**Task input**:
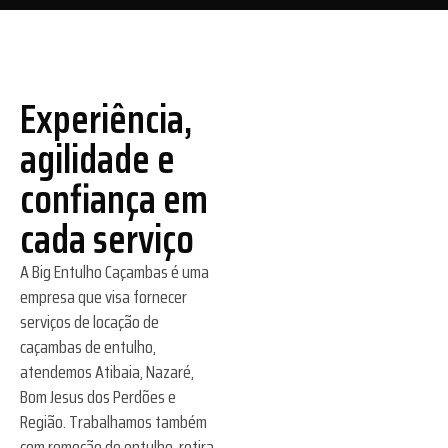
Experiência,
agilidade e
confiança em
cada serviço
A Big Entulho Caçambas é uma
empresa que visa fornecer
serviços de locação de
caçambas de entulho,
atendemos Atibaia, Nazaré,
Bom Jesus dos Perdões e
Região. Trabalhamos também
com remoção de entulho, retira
...
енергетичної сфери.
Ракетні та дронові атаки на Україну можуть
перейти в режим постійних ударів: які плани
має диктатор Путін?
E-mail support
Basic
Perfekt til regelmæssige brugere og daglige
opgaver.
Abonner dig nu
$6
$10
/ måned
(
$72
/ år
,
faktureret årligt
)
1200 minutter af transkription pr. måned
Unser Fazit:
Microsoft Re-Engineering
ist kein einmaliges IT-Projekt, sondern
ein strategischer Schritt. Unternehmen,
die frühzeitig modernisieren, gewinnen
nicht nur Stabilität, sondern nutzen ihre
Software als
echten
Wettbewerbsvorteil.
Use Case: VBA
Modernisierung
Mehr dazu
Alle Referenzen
---
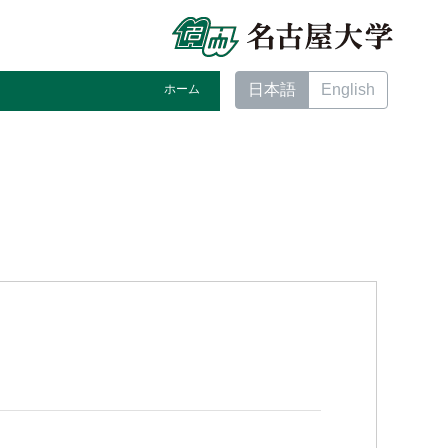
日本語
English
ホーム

**Task directions**:
Going through the entries above, show each line that contains "sondern".

**Response to this exercise**:
ist kein einmaliges IT-Projekt, sondern
nicht nur Stabilität, sondern nutzen ihre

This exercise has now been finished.